__Work to complete__. Apart from the pictures, every record here must be copied word for word.

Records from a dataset
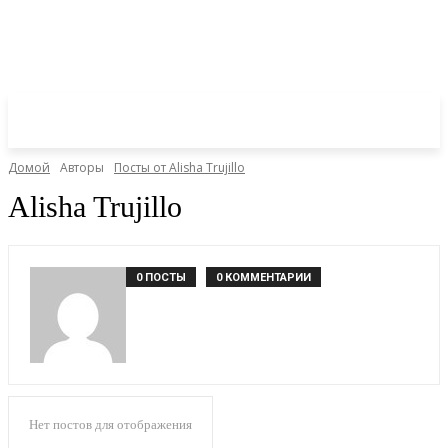
Домой
Авторы
Посты от Alisha Trujillo
Alisha Trujillo
0 ПОСТЫ
0 КОММЕНТАРИИ
Нет постов для отображения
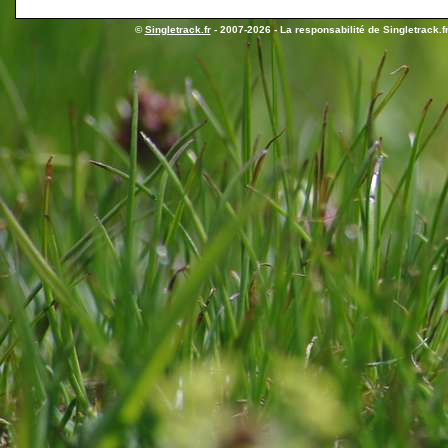
©
Singletrack.fr
- 2007-2026 - La responsabilité de Singletrack.fr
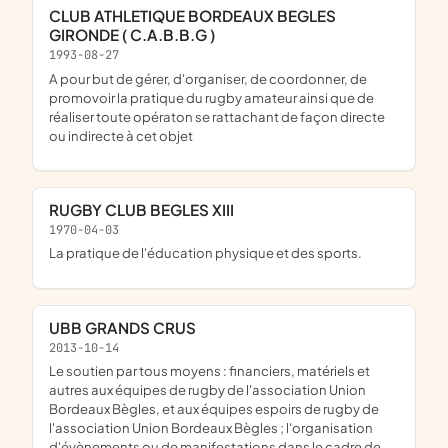
CLUB ATHLETIQUE BORDEAUX BEGLES
GIRONDE ( C.A.B.B.G )
1993-08-27
a pour but de gérer, d'organiser, de coordonner, de
promovoir la pratique du rugby amateur ainsi que de
réaliser toute opératon se rattachant de façon directe
ou indirecte à cet objet
RUGBY CLUB BEGLES XIII
1970-04-03
la pratique de l'éducation physique et des sports.
UBB GRANDS CRUS
2013-10-14
le soutien par tous moyens : financiers, matériels et
autres aux équipes de rugby de l'association Union
Bordeaux Bègles, et aux équipes espoirs de rugby de
l'association Union Bordeaux Bègles ; l'organisation
d'évènements ou de manifestations dans le cadre de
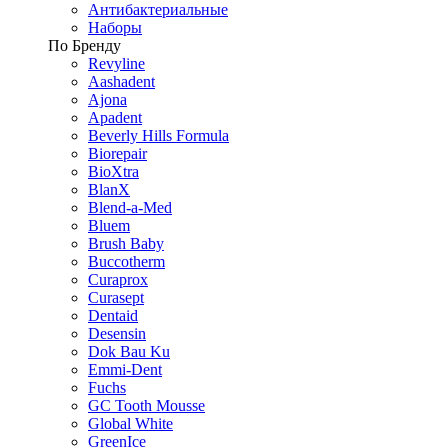
Антибактериальные
Наборы
По Бренду
Revyline
Aashadent
Ajona
Apadent
Beverly Hills Formula
Biorepair
BioXtra
BlanX
Blend-a-Med
Bluem
Brush Baby
Buccotherm
Curaprox
Curasept
Dentaid
Desensin
Dok Bau Ku
Emmi-Dent
Fuchs
GC Tooth Mousse
Global White
GreenIce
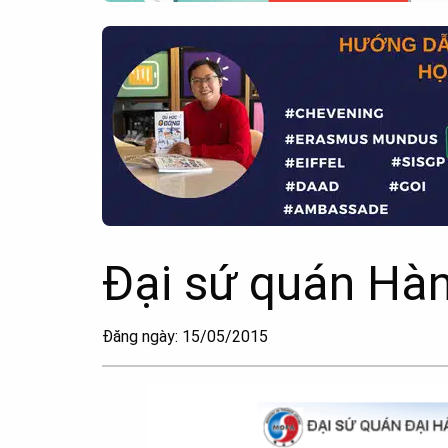
Đại sứ quán Hà
Đăng ngày: 15/05/2015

__Task solution__.
Домой
Авторы
Посты от Alisha Trujillo
Alisha Trujillo
0 ПОСТЫ
0 КОММЕНТАРИИ
Нет постов для отображения
©
Singletrack.fr
- 2007-2026 - La responsabilité de Singletrack.fr
CLUB ATHLETIQUE BORDEAUX BEGLES
GIRONDE ( C.A.B.B.G )
1993-08-27
a pour but de gérer, d'organiser, de coordonner, de
promovoir la pratique du rugby amateur ainsi que de
réaliser toute opératon se rattachant de façon directe
ou indirecte à cet objet
RUGBY CLUB BEGLES XIII
1970-04-03
la pratique de l'éducation physique et des sports.
UBB GRANDS CRUS
2013-10-14
le soutien par tous moyens : financiers, matériels et
autres aux équipes de rugby de l'association Union
Bordeaux Bègles, et aux équipes espoirs de rugby de
l'association Union Bordeaux Bègles ; l'organisation
d'évènements ou de manifestations dans le cadre de
Антибактериальные
Наборы
По Бренду
Revyline
Aashadent
Ajona
Apadent
Beverly Hills Formula
Biorepair
BioXtra
BlanX
Blend-a-Med
Bluem
Brush Baby
Buccotherm
Curaprox
Curasept
Dentaid
Desensin
Dok Bau Ku
Emmi-Dent
Fuchs
GC Tooth Mousse
Global White
GreenIce
Đại sứ quán Hà
Đăng ngày: 15/05/2015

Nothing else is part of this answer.